The Government of New South Wales did not press charges against the master because negligence could not be proved "beyond reasonable doubt". A NSW Maritime report found horrendous weather conditions combined with poor seamanship by the master of the vessel were to blame. At the height of the incident the ship's master had left the bridge to have breakfast. The report said the master failed to realise the impact of the forecast weather in the anchorage even though wind warnings were received as early as 3 June 2007. The master also did not ballast the ship for heavy weather.

=== Departure ===
Pasha Bulker left the port of Newcastle on 26 July 2007. Four kilometres out to sea the Japanese salvage tug Koyo Maru connected lines to Pasha Bulker to tow it back to Japan. Metal beams could be seen reinforcing the buckled hull, as these were part of the temporary repair solution affixed at Newcastle.

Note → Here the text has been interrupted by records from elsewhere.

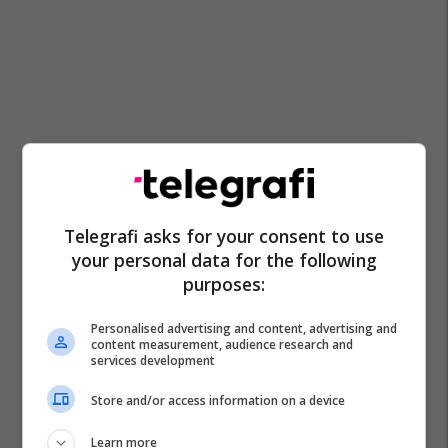
Telegrafi asks for your consent to use
your personal data for the following
purposes:
Personalised advertising and content, advertising and
content measurement, audience research and
services development
Store and/or access information on a device
Learn more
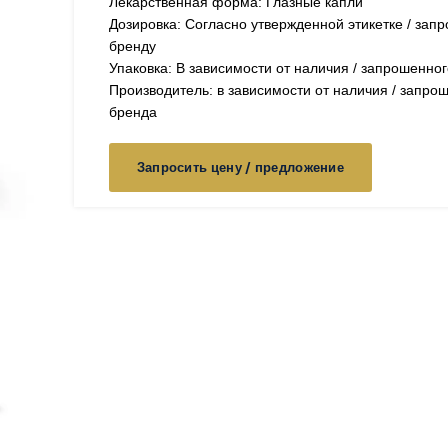
Лекарственная форма: Глазные капли
Дозировка: Согласно утвержденной этикетке / зап
бренду
Упаковка: В зависимости от наличия / запрошенно
Производитель: в зависимости от наличия / запро
бренда
Запросить цену / предложение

=== Safety investigation ===
The Australian Transport Safety Bureau released a report into the grounding, which includes analysis of port capacity controls, bridge audio recordings, radar tracks, ship's logs, weather and other ship movements at the time. It identifies several safety issues.

===Subsequent career===
In 2008, Pasha Bulker was renamed Drake, repaired and returned to service. In 2018, the ship was renamed again to Anthea.

== Historic comparison ==
Nobby's Breakwall was originally built in the first half of the 19th century to protect ships entering Newcastle harbour. After the breakwater was completed Nobbys Beach formed against it and over the reefs around Nobby's headland. It is on these reefs where Pasha Bulker came to grief.

However, it is not the first ship to run aground in the area. In 1940 the TSS Maianbar, a 493-ton steamship, broke its towline while en route to Sydney and drifted ashore near where Pasha Bulker was beached. It could not be refloated and was dismantled on-site. Pasha Bulker beaching has also drawn parallels to the 1974 beaching of on Stockton beach, some 8 km further north, and Cherry Venture, which was beached during a storm in 1973 on Teewah Beach in Queensland.